▸ **TRY IT**:
Because the images are not wanted, restate every line below word for word without them.

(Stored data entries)
- - -

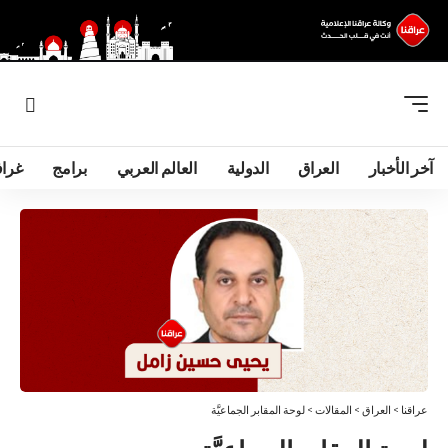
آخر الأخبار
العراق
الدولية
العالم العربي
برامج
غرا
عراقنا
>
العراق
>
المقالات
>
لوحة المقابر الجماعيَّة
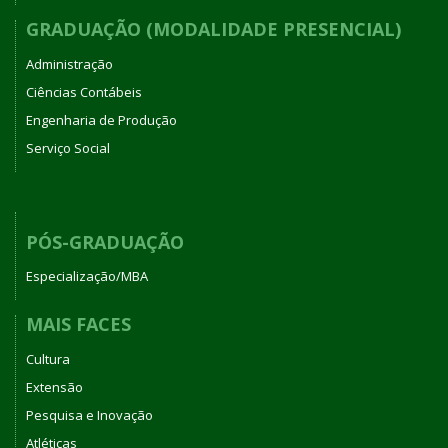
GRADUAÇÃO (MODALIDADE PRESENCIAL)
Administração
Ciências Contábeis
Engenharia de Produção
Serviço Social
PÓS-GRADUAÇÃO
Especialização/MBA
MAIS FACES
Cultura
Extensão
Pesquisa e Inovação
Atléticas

- - -

▸ **TASK ANSWER**:
آخر الأخبار
العراق
الدولية
العالم العربي
برامج
غرا
عراقنا
>
العراق
>
المقالات
>
لوحة المقابر الجماعيَّة
GRADUAÇÃO (MODALIDADE PRESENCIAL)
Administração
Ciências Contábeis
Engenharia de Produção
Serviço Social
PÓS-GRADUAÇÃO
Especialização/MBA
MAIS FACES
Cultura
Extensão
Pesquisa e Inovação
Atléticas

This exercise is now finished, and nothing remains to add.